The breath is a powerful thing – a life-sustaining element crucial to our existence. Even though this may seem to be something we all know, I believe there is value in taking another look at breath in the context of therapeutic practice. My own experience is that sometimes “just take a breath” can become more of a stale and worn out cliché rather than a grounding reminder or mantra. Yet, in taking off our clinical hat, we can ask ourselves, when is the last time we connected to our breath? I mean, really connected. Maybe it was in the car ride to work this morning or in that encounter with the grouchy employee at your regular coffee spot that never seems to get your order right. Or just maybe, it wasn’t even a thought at all.
It can be difficult to remember to practice these simple techniques, but breath work can be a crucial reminder of our humanity and how sometimes we become so separated from ourselves; especially if we have a tendency to try living life as a “superhuman”, forgetting to extend grace and compassion towards our own shortcomings.
Research has taught us that breathing is a powerful action to help connect in therapeutic work.
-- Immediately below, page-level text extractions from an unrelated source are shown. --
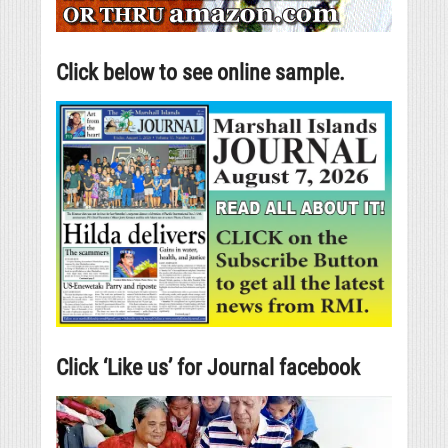
Click below to see online sample.
Click ‘Like us’ for Journal facebook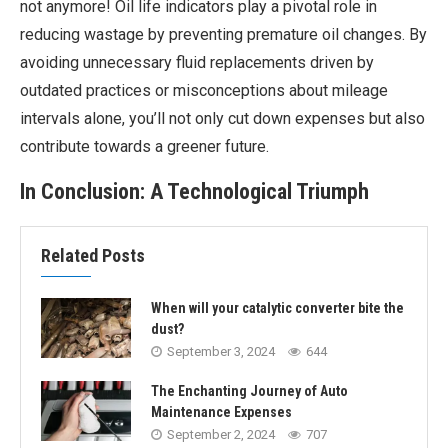
not anymore! Oil life indicators play a pivotal role in
reducing wastage by preventing premature oil changes. By
avoiding unnecessary fluid replacements driven by
outdated practices or misconceptions about mileage
intervals alone, you’ll not only cut down expenses but also
contribute towards a greener future.
In Conclusion: A Technological Triumph
Related Posts
When will your catalytic converter bite the
dust?
September 3, 2024
644
The Enchanting Journey of Auto
Maintenance Expenses
September 2, 2024
707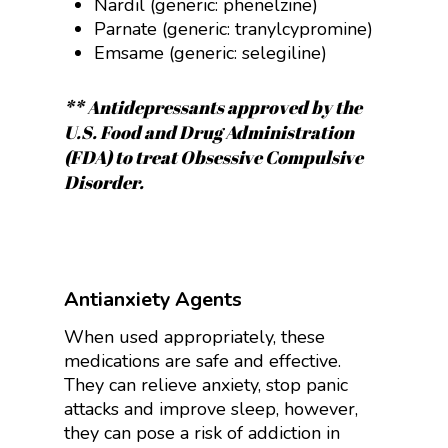
Nardil (generic:
phenelzine
)
Parnate (generic:
tranylcypromine
)
Emsame (generic:
selegiline)
** Antidepressants approved by the
U.S. Food and Drug Administration
(FDA) to treat Obsessive Compulsive
Disorder.
Antianxiety Agents
When used appropriately, these
medications are safe and effective.
They can relieve anxiety, stop panic
attacks and improve sleep, however,
they can pose a risk of addiction in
Breathing is also the most basic form of caring for oneself. This is an important reminder as sometimes life experiences propel us to put on more and more body armor, which ultimately detracts from the human connection our clients need from us in order to succeed in their recovery.
There are many reasons we as humans need more to rely on for self-care than simply our autonomic nervous system; we must engage and invest in ourselves with intentionality in order to be the best version of ourselves. Despite having worked in eating disorder treatment for over five years, I am still a relatively new clinician and am learning this practice of “Taking a Breather”. I continually find myself running off into my tasks and getting separated from my own breath work. I get overwhelmed by the day and lose track of the simplest tool to help with my own grounding-one that is available to me any time of day.
From my own experience, I have found that it has become beneficial for me to integrate my breath work in quiet moments, such as on car rides home from work. And though it is typically easier to remember this on good days and difficult on more challenging days, I remind myself that this is normal. When I do remember to incorporate breath work into my daily practice, I find that I am able to benefit in not only the good moments but, also, I am amazed at how it makes it easier to stay present and engaged during the hectic and stressful moments – the moments that are so often a part of our lives.
Hopefully these musings on the breath can serve as a reminder of the powerful work that we all do every time we take a breath; nourishing our body and mind in this process. We can evoke more change, right more wrongs, heal more wounds – as long as we engage with our breath and connect to our body, mind, and spirit.
Quite often, we are all capable of more than we think we are if we… just… breathe.